Lockheed Martin is best known for the weapons technology it manufactures that the American military relies upon when waging wars overseas. But at home, the massive defense contractor has seemingly launched an assault against the environment. Two separate lawsuits were filed against the company this week, both alleging effectively the same thing: the weapons maker has created an "environmental nightmare" by exposing the residents of Orlando to toxic chemicals.
At issue in the suits is the Lockheed Martin facility in Tangelo Park, on the southwest side of Orlando. The facility is used by the company to test weaponry including bombs and missiles. According to the lawsuits, the manufacturing process has resulted in the production of a number of dangerous wastes like metal sludge, oils, greases, metal scraps, cyanide, and acid solutions.
Lockheed Martin has allegedly failed to properly manage that dangerous runoff. The company is accused of storing toxins and other waste products in leaking tanks and disposing of the waste through underground piping systems — which have also suffered from leaks. The result, according to the lawsuit, is that Lockheed Martin has been expelling gaseous toxins into the air and soil, potentially exposing residents who live near the building and neighboring businesses that share space in Tangelo Park. The company is also accused of dumping thousands of tons of waste sludge into hastily dug trenches located around the facility.
The suit notes that Lockheed Martin did, at one point, at least try to take steps to contain some of the toxins. The company installed air strippers and soil vapor extraction systems, which were supposed to take in the toxins and turn them into gases. But, instead of properly managing those gases, the company allegedly just expelled them into the air.

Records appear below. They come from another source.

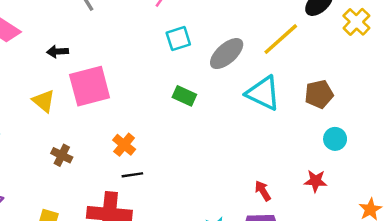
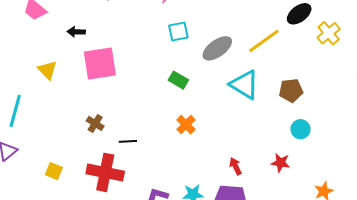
yellow triangle: (44, 101) -> (47, 70), moved
orange cross: (124, 145) -> (186, 125), moved
brown cross: (62, 155) -> (95, 123), moved

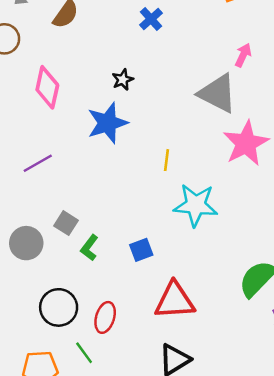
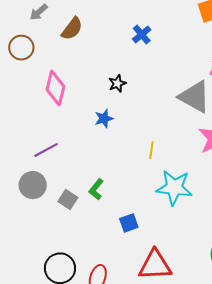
blue star: (107, 123) -> (104, 119), size x0.6
gray circle: (26, 243) -> (33, 185), moved
green L-shape: (89, 248) -> (96, 189), moved

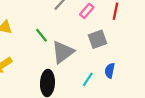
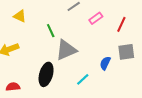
gray square: (97, 39) -> (126, 52), moved
blue semicircle: (110, 71) -> (105, 63), moved

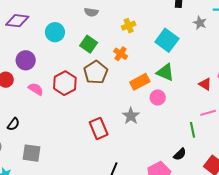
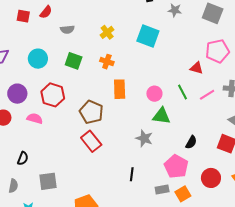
brown pentagon: (96, 72) -> (91, 112), moved
green triangle: (165, 72) -> (161, 116), moved
orange rectangle: (140, 82) -> (120, 89), moved, turned -48
red hexagon: (65, 83) -> (53, 95), moved
gray star: (131, 116) -> (144, 138), moved
red rectangle: (99, 128) -> (91, 141), moved
green line: (192, 130) -> (183, 92), moved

The factory was a haven for pollution as well, the lawsuit claims. Lockheed Martin, according to the lawsuit, was producing a concentration of methylene chloride and trichloroethylene in concentrations as high as 386,000 parts per billion (ppb) and 213,600 ppb, respectively. The Environmental Protection Agency restricts the concentration of these pollutants to just 5ppb.
“The contaminants present at the Orlando facility damage virtually every human bodily system,” the complaint stated. “Many of the contaminants present at the Orlando facility are powerful carcinogens and cause a wide array of different cancers.”
The first of the two complaints filed against the defense contractor is a personal injury lawsuit, filed on behalf of 13 workers at the Golf Channel. The Golf Channel's building in Orlando is just across the street from the Lockheed Martin facility. The second complaint is a class action suit, which can be joined by anyone living or working near the Lockheed Martin base in Tangelo Park.
While the class action lawsuit lays out many of the potential damages that residents of the Tangelo Park area may have been exposed to as a result of Lockheed Martin's alleged negligence, the complaint from Golf Channel employees represents people who have allegedly already suffered due to exposure to harmful toxins and chemicals. Employees listed as plaintiffs in the case report suffering from brain lesions, multiple sclerosis, a number of different types of cancers, and other physical illnesses that may have altered the livelihood of the individuals. In the class-action suit, it is alleged that a child born to a family that lives near the Lockheed Martin factory was born with “deformed hands, fingers, and toes, and ectodermal dysplasia,” and without tear ducts.
The plaintiffs in the lawsuits are seeking medical treatment and compensation for suffering caused by Lockheed Martin's alleged negligence. The complaints also call for medical monitoring programs to determine if people living in the surrounding area are suffering from any illnesses caused by pollution from the plant. John Torrisi, a spokesperson for Lockheed Martin, told Mic the company "first became aware of this allegation during a Zoom media conference." According to Martin, "We are reviewing the complaint. It is our company practice not to comment on pending litigation."